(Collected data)
*** Block opens ***

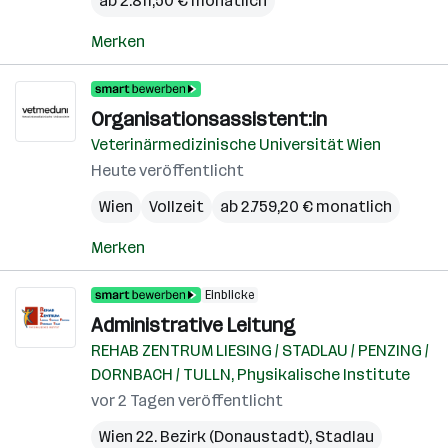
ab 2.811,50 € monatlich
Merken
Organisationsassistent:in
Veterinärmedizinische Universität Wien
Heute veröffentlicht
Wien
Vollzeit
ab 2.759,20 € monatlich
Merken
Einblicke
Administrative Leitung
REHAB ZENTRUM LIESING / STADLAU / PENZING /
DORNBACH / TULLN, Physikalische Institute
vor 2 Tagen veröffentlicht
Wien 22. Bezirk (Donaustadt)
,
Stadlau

*** Block closes ***
*** Block opens ***

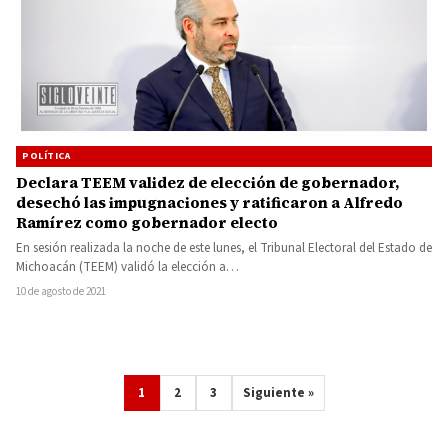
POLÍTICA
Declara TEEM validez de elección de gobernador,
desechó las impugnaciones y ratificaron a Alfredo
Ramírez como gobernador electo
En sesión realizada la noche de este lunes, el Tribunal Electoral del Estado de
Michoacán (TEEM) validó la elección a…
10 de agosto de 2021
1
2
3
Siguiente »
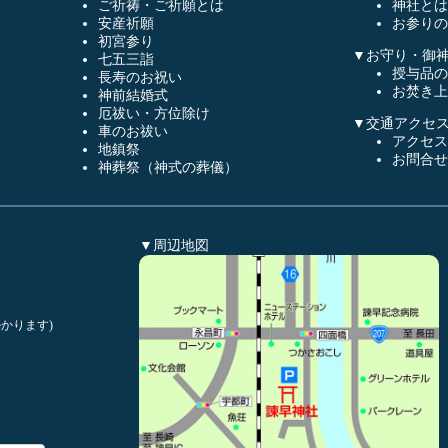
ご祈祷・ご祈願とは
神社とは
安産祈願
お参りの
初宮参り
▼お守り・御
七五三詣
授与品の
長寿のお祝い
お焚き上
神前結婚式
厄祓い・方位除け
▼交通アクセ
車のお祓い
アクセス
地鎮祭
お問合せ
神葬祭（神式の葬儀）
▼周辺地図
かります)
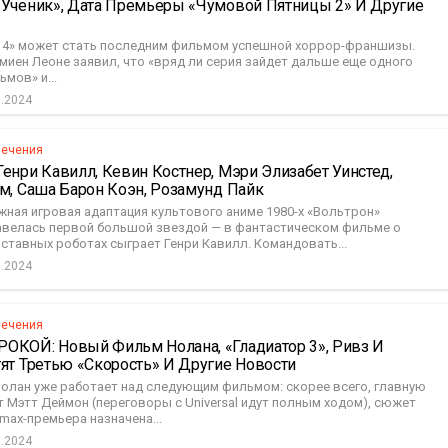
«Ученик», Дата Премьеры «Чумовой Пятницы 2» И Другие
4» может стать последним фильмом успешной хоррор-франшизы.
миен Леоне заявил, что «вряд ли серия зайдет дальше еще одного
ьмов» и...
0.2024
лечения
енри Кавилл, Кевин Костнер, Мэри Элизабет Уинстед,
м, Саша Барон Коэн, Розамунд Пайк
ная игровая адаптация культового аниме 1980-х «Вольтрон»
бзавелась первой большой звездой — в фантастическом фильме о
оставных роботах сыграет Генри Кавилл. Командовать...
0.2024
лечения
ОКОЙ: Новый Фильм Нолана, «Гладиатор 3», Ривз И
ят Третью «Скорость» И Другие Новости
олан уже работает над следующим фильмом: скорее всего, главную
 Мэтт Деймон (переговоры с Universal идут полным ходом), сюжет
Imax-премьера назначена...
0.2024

*** Block closes ***
*** Block opens ***

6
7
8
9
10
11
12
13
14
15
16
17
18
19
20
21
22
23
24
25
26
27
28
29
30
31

*** Block closes ***

From the entries above, give again exactly the lines running from the line with "ab 2.811,50 € monatlich" to the line with "DORNBACH / TULLN, Physikalische Institute"; include both of those lines.

__Response to the exercise__.
ab 2.811,50 € monatlich
Merken
Organisationsassistent:in
Veterinärmedizinische Universität Wien
Heute veröffentlicht
Wien
Vollzeit
ab 2.759,20 € monatlich
Merken
Einblicke
Administrative Leitung
REHAB ZENTRUM LIESING / STADLAU / PENZING /
DORNBACH / TULLN, Physikalische Institute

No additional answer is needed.